------ Exercise materials

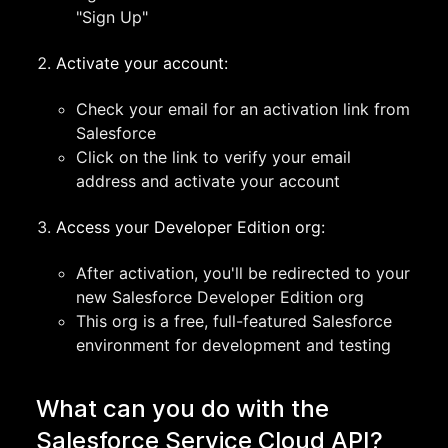
"Sign Up"
Activate your account:
Check your email for an activation link from
Salesforce
Click on the link to verify your email
address and activate your account
Access your Developer Edition org:
After activation, you'll be redirected to your
new Salesforce Developer Edition org
This org is a free, full-featured Salesforce
environment for development and testing
What can you do with the
Salesforce Service Cloud API?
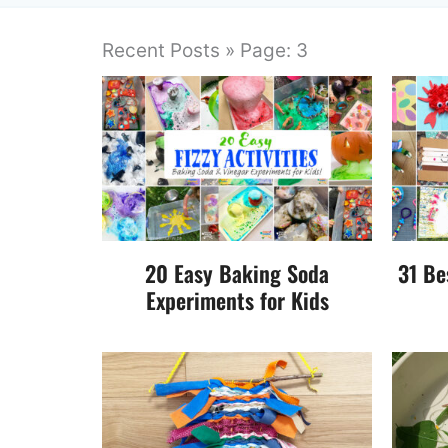
Recent Posts » Page: 3
20 Easy Baking Soda
31 Be
Experiments for Kids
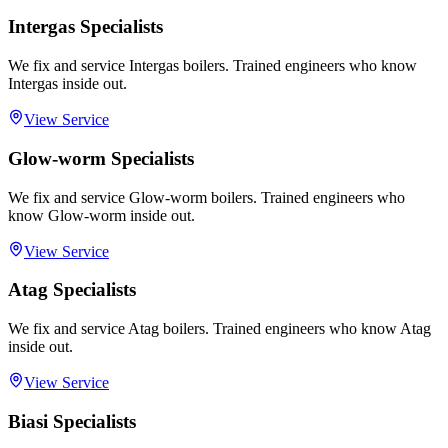
Intergas Specialists
We fix and service Intergas boilers. Trained engineers who know
Intergas inside out.
View Service
Glow-worm Specialists
We fix and service Glow-worm boilers. Trained engineers who
know Glow-worm inside out.
View Service
Atag Specialists
We fix and service Atag boilers. Trained engineers who know Atag
inside out.
View Service
Biasi Specialists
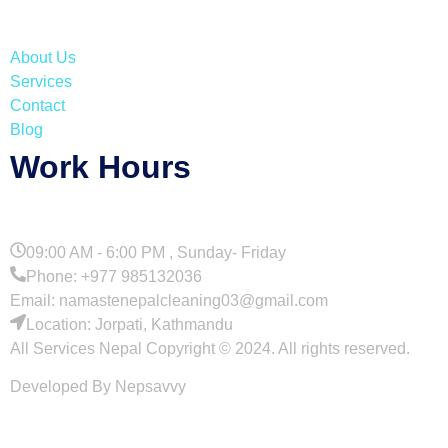
About Us
Services
Contact
Blog
Work Hours
09:00 AM - 6:00 PM , Sunday- Friday
Phone: +977 985132036
Email: namastenepalcleaning03@gmail.com
Location: Jorpati, Kathmandu
All Services Nepal Copyright © 2024. All rights reserved.
Developed By Nepsavvy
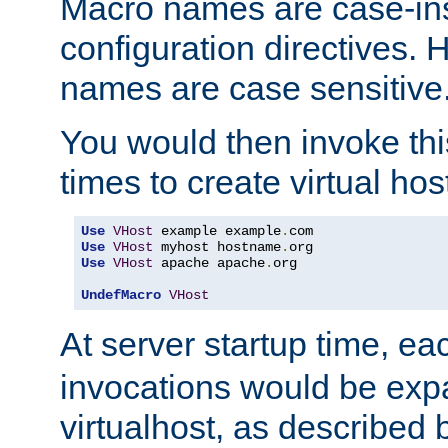
Macro names are case-inse
configuration directives. 
names are case sensitive
You would then invoke th
times to create virtual hos
Use
VHost
 example example
.
Use
VHost
 myhost hostname
.
Use
VHost
 apache apache
.
org

UndefMacro
VHost
At server startup time, ea
invocations would be expa
virtualhost, as described 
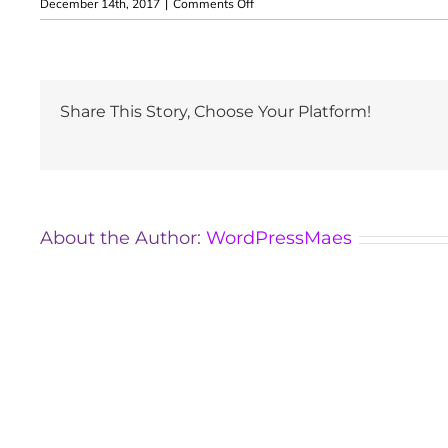
on
December 14th, 2017
|
Comments Off
Zita
Rizmayer
Share This Story, Choose Your Platform!
About the Author:
WordPressMaes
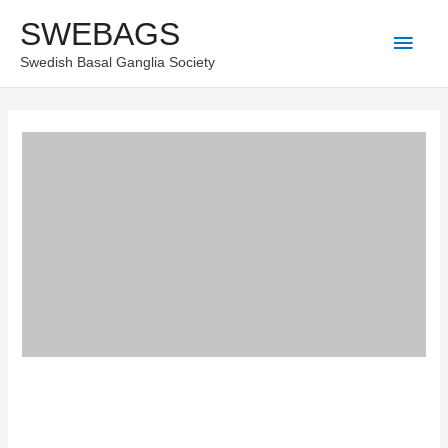
Skip
SWEBAGS
Main
to
Swedish Basal Ganglia Society
content
Men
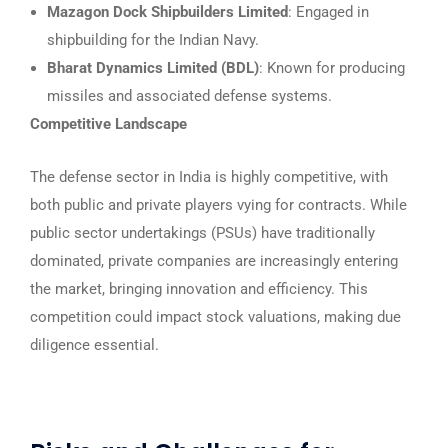
Mazagon Dock Shipbuilders Limited
: Engaged in
shipbuilding for the Indian Navy.
Bharat Dynamics Limited (BDL)
: Known for producing
missiles and associated defense systems.
Competitive Landscape
The defense sector in India is highly competitive, with
both public and private players vying for contracts. While
public sector undertakings (PSUs) have traditionally
dominated, private companies are increasingly entering
the market, bringing innovation and efficiency. This
competition could impact stock valuations, making due
diligence essential.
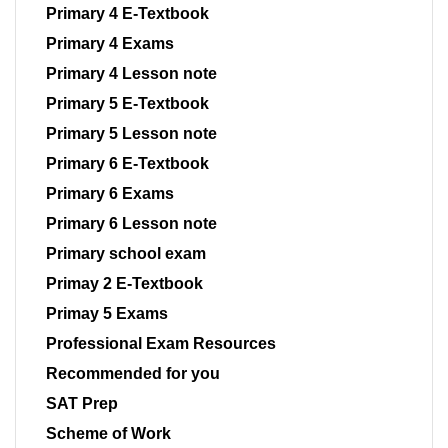
Primary 4 E-Textbook
Primary 4 Exams
Primary 4 Lesson note
Primary 5 E-Textbook
Primary 5 Lesson note
Primary 6 E-Textbook
Primary 6 Exams
Primary 6 Lesson note
Primary school exam
Primay 2 E-Textbook
Primay 5 Exams
Professional Exam Resources
Recommended for you
SAT Prep
Scheme of Work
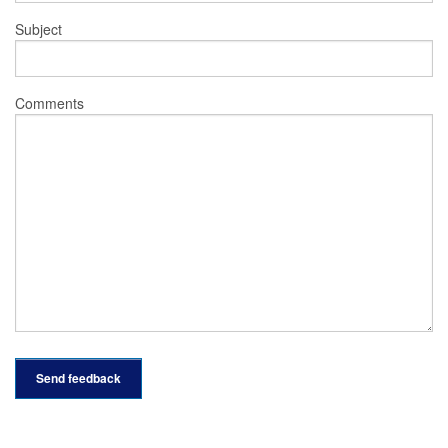
Subject
Comments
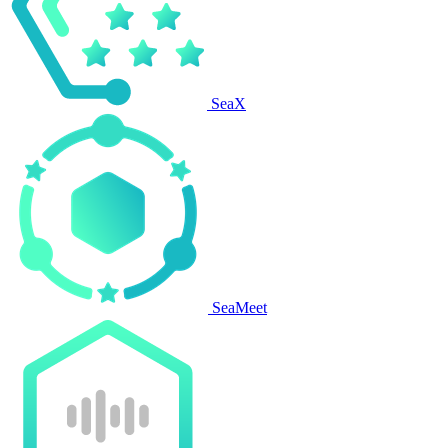
SeaX
SeaMeet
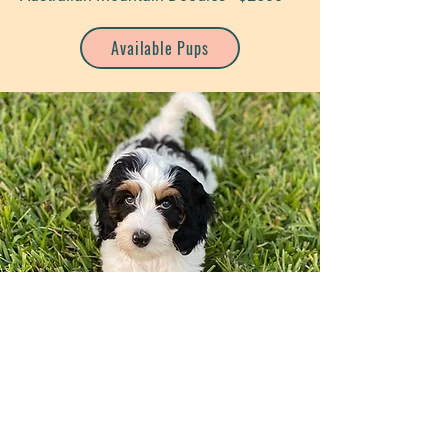
Available Pups
Golden Mountain Doodles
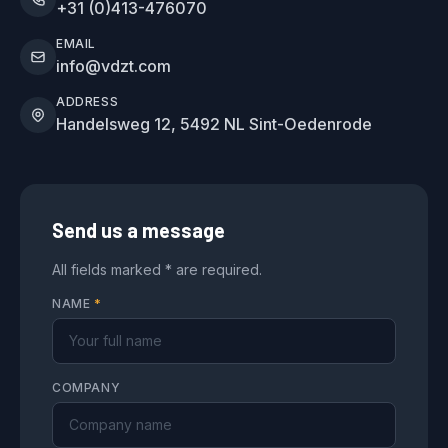
+31 (0)413-476070
EMAIL
info@vdzt.com
ADDRESS
Handelsweg 12, 5492 NL Sint-Oedenrode
Send us a message
All fields marked * are required.
NAME
*
COMPANY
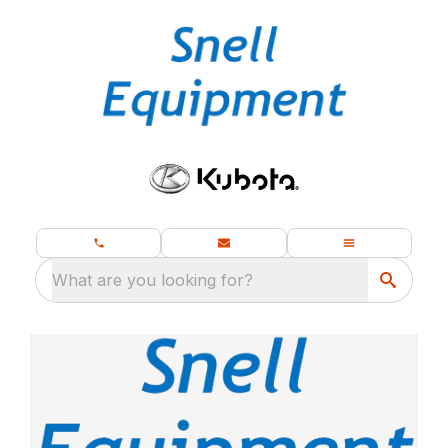
What are you looking for?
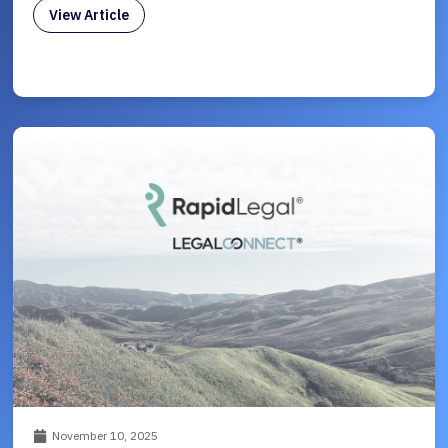
View Article
November 10, 2025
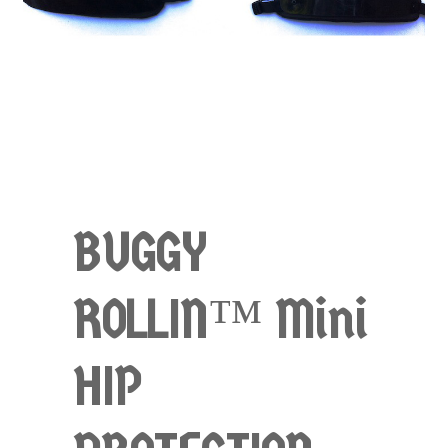
BUGGY
ROLLIN™ Mini
HIP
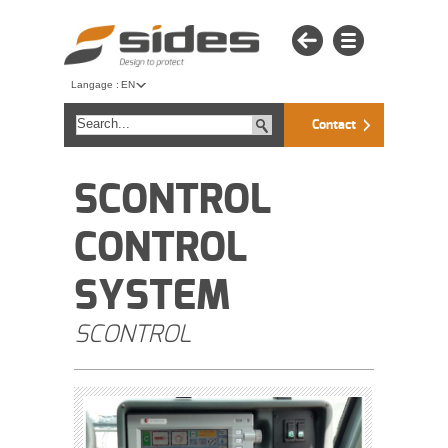
Langage :
EN
Contact
SCONTROL
CONTROL
SYSTEM
SCONTROL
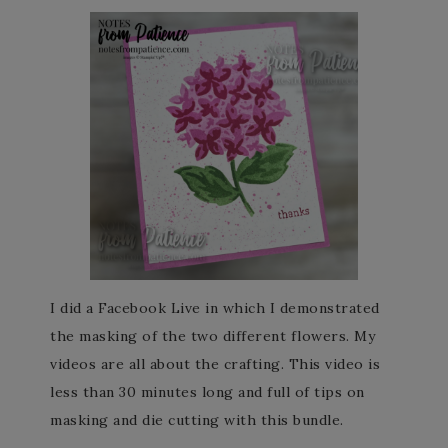
I did a Facebook Live in which I demonstrated
the masking of the two different flowers. My
videos are all about the crafting. This video is
less than 30 minutes long and full of tips on
masking and die cutting with this bundle.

------------

• Problem to work on: In the records above, find each line that holds the word "defense"; copy all such lines.

• Your response:
missiles and associated defense systems.
The defense sector in India is highly competitive, with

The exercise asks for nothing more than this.